- [What the exercise asks]: For the entries that follow, restate word for word the line containing "Datenverarbeitung Verantwortlichen die", the line containing "Verarbeitung nicht erforderlich", and every line that lies between them.

- [Input material]:
··········
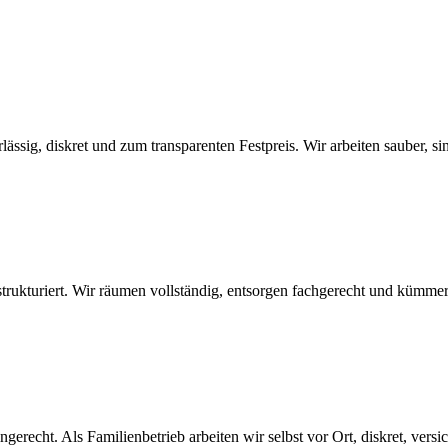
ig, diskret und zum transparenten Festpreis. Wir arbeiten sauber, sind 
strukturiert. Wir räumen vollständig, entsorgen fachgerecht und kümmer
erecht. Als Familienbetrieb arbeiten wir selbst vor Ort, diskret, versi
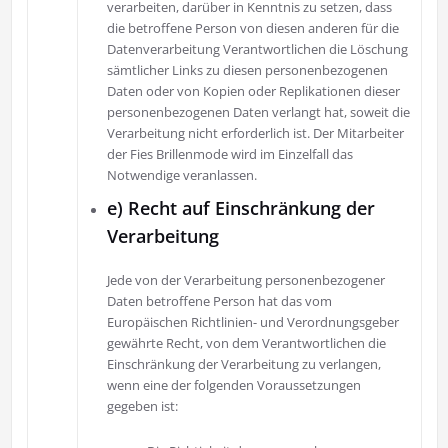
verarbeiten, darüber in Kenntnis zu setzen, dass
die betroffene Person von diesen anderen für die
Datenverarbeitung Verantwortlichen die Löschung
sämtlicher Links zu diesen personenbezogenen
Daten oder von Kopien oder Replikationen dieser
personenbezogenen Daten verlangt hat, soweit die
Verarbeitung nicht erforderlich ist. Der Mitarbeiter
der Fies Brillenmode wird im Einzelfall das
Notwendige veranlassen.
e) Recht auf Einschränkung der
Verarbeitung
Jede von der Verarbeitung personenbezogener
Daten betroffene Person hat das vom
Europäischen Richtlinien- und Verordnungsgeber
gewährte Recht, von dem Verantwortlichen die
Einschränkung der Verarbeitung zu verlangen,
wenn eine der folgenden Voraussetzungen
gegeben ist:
··········
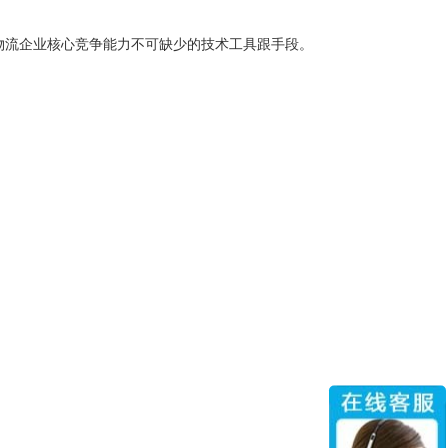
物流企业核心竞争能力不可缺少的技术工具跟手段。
··········
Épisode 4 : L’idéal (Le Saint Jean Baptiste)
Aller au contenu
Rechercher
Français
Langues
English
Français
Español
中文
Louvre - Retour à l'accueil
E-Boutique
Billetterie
··········
- [Written response]:
Datenverarbeitung Verantwortlichen die Löschung
sämtlicher Links zu diesen personenbezogenen
Daten oder von Kopien oder Replikationen dieser
personenbezogenen Daten verlangt hat, soweit die
Verarbeitung nicht erforderlich ist. Der Mitarbeiter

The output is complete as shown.